Now, the Kenai Peninsula Borough and the city of Soldotna are working on a land swap - Soldotna's 17-acre Arc Lake section for the borough's 10-acres tract on West Redoubt Avenue.

If approved at the July 12 Borough Assembly meeting, the city would develop a cemetery and the borough would have some additional buffer space around its landfill.

Establishing a cemetery is long overdue, Soldotna Mayor Dave Carey said. More than two years ago, he appointed a task force to look for a good spot.

"Older residents in the area have said they want an area that is closer and easily accessible," Carey said. "I still have my mother's ashes at my home because she was very clear that she wanted to be buried in Soldotna. This is her home."

Carey said he hopes the idea doesn't die at the borough meeting.

"I hope it's successful this time," he said.

In the budget approved by the City Council last week, there are funds set aside for either the Soldotna Public Works or Parks and Recreation Department to oversee the maintenance while grave-digging would be done by contract, Carey said.

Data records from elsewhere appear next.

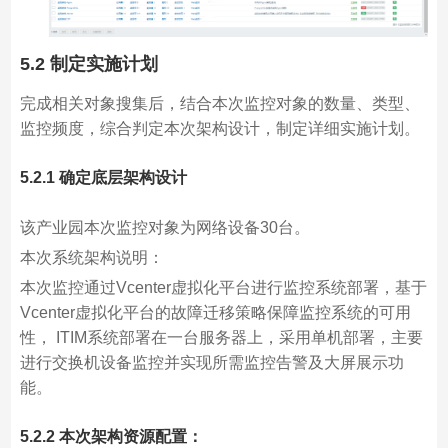
5.2 制定实施计划
完成相关对象搜集后，结合本次监控对象的数量、类型、
监控频度，综合判定本次架构设计，制定详细实施计划。
5.2.1 确定底层架构设计
该产业园本次监控对象为网络设备30台。
本次系统架构说明：
本次监控通过Vcenter虚拟化平台进行监控系统部署，基于
Vcenter虚拟化平台的故障迁移策略保障监控系统的可用
性， ITIM系统部署在一台服务器上，采用单机部署，主要
进行交换机设备监控并实现所需监控告警及大屏展示功
能。
5.2.2 本次架构资源配置：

Task force member Barbara Jewell, who is also a member of the Soldotna Historical Society, has been encouraging the city to develop a piece of property for several years with the conviction that a cemetery is important for any community.

"It's a good historical marker," Jewell said. "It's fascinating to look at the chronological order of a city, and we hope this works."

The society and task force found the West Redoubt parcel to be an ideal place for a cemetery.

"The utilities are there. We feel it's a top-notch spot a nice peaceful setting," Jewell said.

Anchorage cemetery director Don Warden also shared his expertise with the task force. Proper soil conditions were critical in finding a location, he said.

"They dug a test grave and the soil looked really good. There's no worry with the water table and there is room enough to grow as time goes on," Warden said. "That's a very nice section of land. I recommend it."

Warden also recommended the city leave 10 percent undeveloped for roads and some for landscaping. It should be designed with the future in mind. A well-designed cemetery would need a fence or wall, some sort of columbarium (a tomb for cremated remains) and sections for infants and veterans.

"Like we say in the business, the cemetery is forever," Warden said.

Peninsula Memorial Chapel and Crematory owner and director Tim Wisniewski said Soldotna families burying their loved ones likely would use a city cemetery.

"A cemetery run professionally that looks nice won't be anything people will even think twice about using," Wisniewski said. "I know Soldotna would do a good job and be committed to keeping it up."